> **Instructions for the task**
Please print exactly the line containing "WILLKOMMEN (163, 145)" and every line after it to the end of the records below, and nothing more.

> **Data under study**
================================

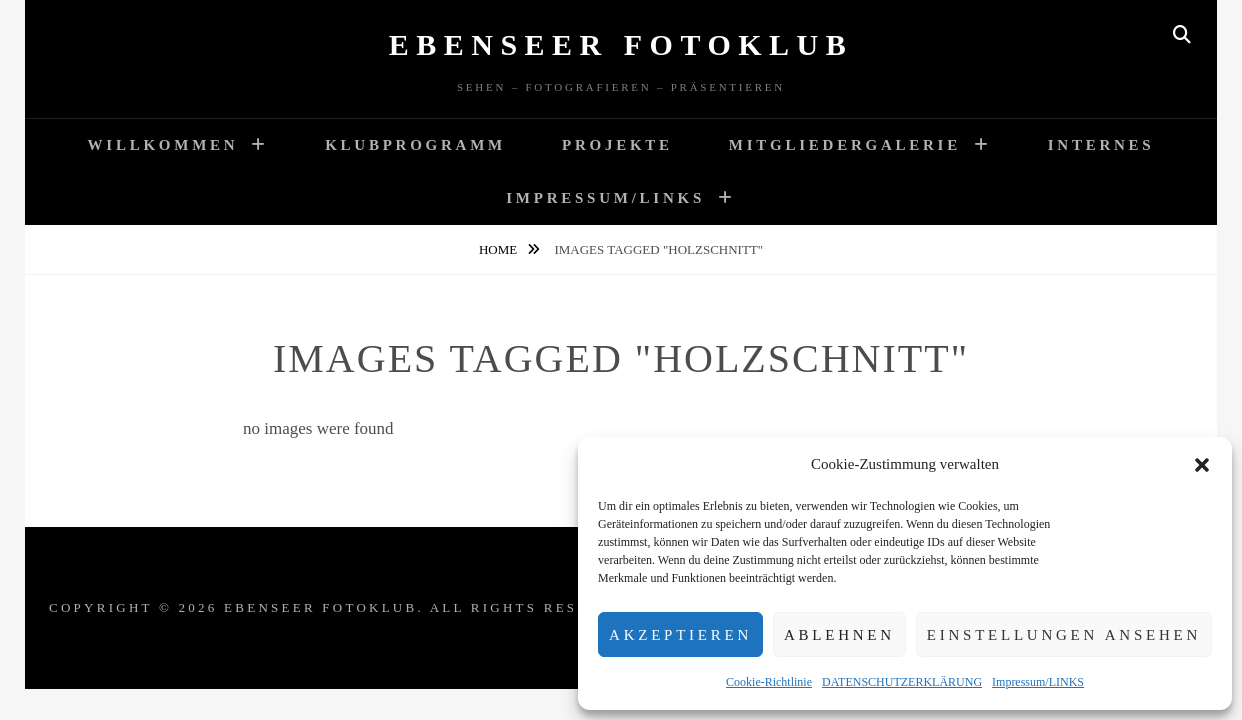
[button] (1202, 465)
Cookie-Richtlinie (769, 682)
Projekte (617, 145)
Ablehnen (839, 635)
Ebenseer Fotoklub (621, 44)
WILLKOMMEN (163, 145)
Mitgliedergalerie (845, 145)
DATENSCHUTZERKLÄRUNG (902, 682)
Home (500, 249)
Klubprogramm (415, 145)
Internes (1101, 145)
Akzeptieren (680, 635)
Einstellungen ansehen (1064, 635)
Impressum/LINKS (1038, 682)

================================

> **Solution for this exercise**
WILLKOMMEN (163, 145)
Mitgliedergalerie (845, 145)
DATENSCHUTZERKLÄRUNG (902, 682)
Home (500, 249)
Klubprogramm (415, 145)
Internes (1101, 145)
Akzeptieren (680, 635)
Einstellungen ansehen (1064, 635)
Impressum/LINKS (1038, 682)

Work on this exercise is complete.